In early 2009, Centerscore co-founder Oliver Miao was assigned an extremely daunting task. His studio had recently been acquired by EA Mobile, and his higher-ups had requested an iPhone version of the studio's successful teen-dating sim series, Surviving High School. The difficulty didn't come in developing the title, but rather, in monetizing it.

During his GDC panel titled "Surviving the iPhone: EA's Original Game Bet," Miao recounted the different business models Centerscore proposed to EA Mobile for SHS. The initial idea was to sell the game for 99 cents, and then hand out additional weekly "episodes" for free. While this would help build the brand, EA Mobile didn't anticipate enough return on the investment. It was denied, and Centerscore was sent back to the drawing board.

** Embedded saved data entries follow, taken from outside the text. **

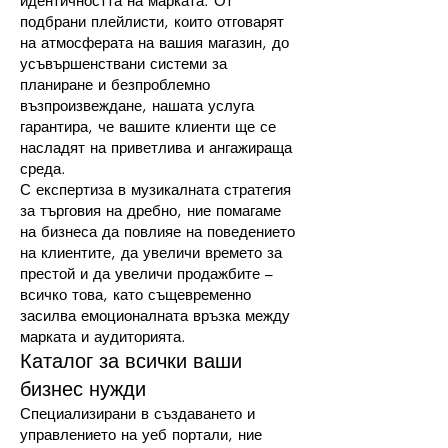
идентичността на марката. От
подбрани плейлисти, които отговарят
на атмосферата на вашия магазин, до
усъвършенствани системи за
планиране и безпроблемно
възпроизвеждане, нашата услуга
гарантира, че вашите клиенти ще се
насладят на приветлива и ангажираща
среда.
С експертиза в музикалната стратегия
за търговия на дребно, ние помагаме
на бизнеса да повлияе на поведението
на клиентите, да увеличи времето за
престой и да увеличи продажбите –
всичко това, като същевременно
засилва емоционалната връзка между
марката и аудиторията.
Каталог за всички ваши
бизнес нужди
Специализирани в създаването и
управлението на уеб портали, ние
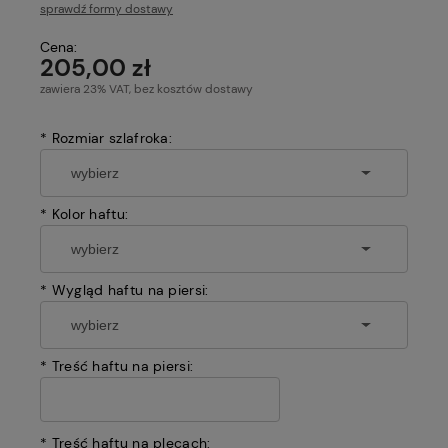
sprawdź formy dostawy
Cena nie zawiera ewentualnych kosztów płatności
Cena:
205,00 zł
zawiera 23% VAT, bez kosztów dostawy
*
Rozmiar szlafroka:
*
Kolor haftu:
*
Wygląd haftu na piersi:
*
Treść haftu na piersi:
*
Treść haftu na plecach:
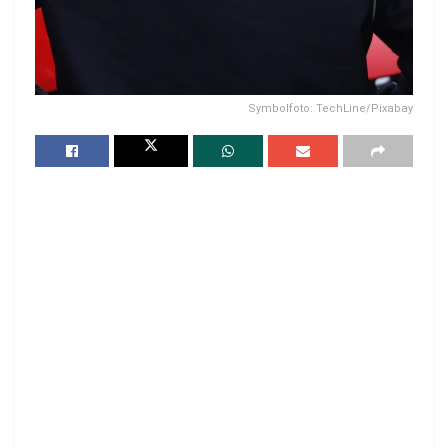
Symbolfoto: TechLine/Pixabay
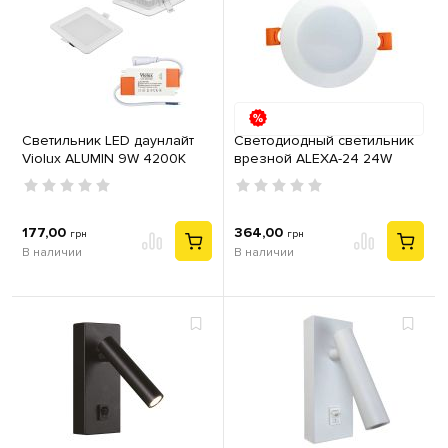
Светильник LED даунлайт
Светодиодный светильник
Violux ALUMIN 9W 4200K
врезной ALEXA-24 24W
квадрат IP20
4200К
177,00
364,00
грн
грн
В наличии
В наличии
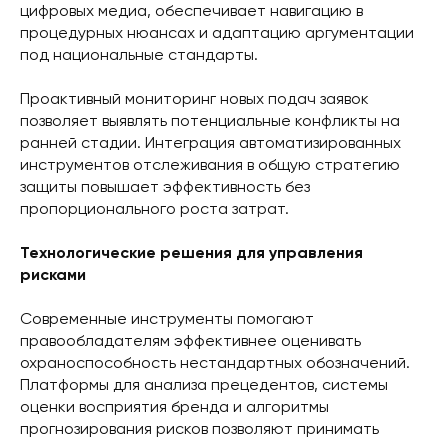
цифровых медиа, обеспечивает навигацию в
процедурных нюансах и адаптацию аргументации
под национальные стандарты.
Проактивный мониторинг новых подач заявок
позволяет выявлять потенциальные конфликты на
ранней стадии. Интеграция автоматизированных
инструментов отслеживания в общую стратегию
защиты повышает эффективность без
пропорционального роста затрат.
Технологические решения для управления
рисками
Современные инструменты помогают
правообладателям эффективнее оценивать
охраноспособность нестандартных обозначений.
Платформы для анализа прецедентов, системы
оценки восприятия бренда и алгоритмы
прогнозирования рисков позволяют принимать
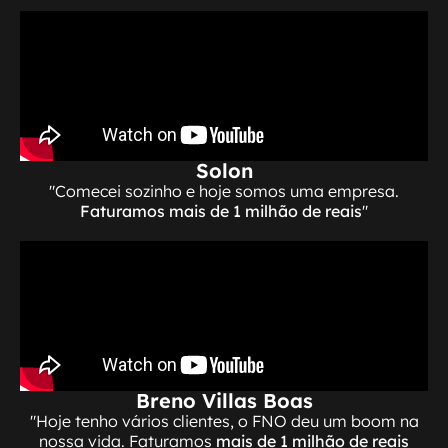
Solon
"Comecei sozinho e hoje somos uma empresa.
Faturamos mais de 1 milhão de reais
"
Breno Villas Boas
"Hoje tenho vários clientes, o FNO deu um boom na
nossa vida. Faturamos
mais de 1 milhão de reais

The second idea was to offer the current episode of the game for free, but charge 99 cents for bundled episodes from previous weeks. This idea was also shot down, and Centerscore's project was threatened with cancellation. Finally, the two parties came up with a solution that's proven to be fairly lucrative: give the current episode for free, charge for previous episodes, and offer the next episode in advance for an additional 99 cents -- quite an innovative business model.

Of course, Centerscore could have easily raked in the cash by simply charging $500 for one of its first mobile titles, Garfield Bowling. We can't think of a price we wouldn't pay for that gem.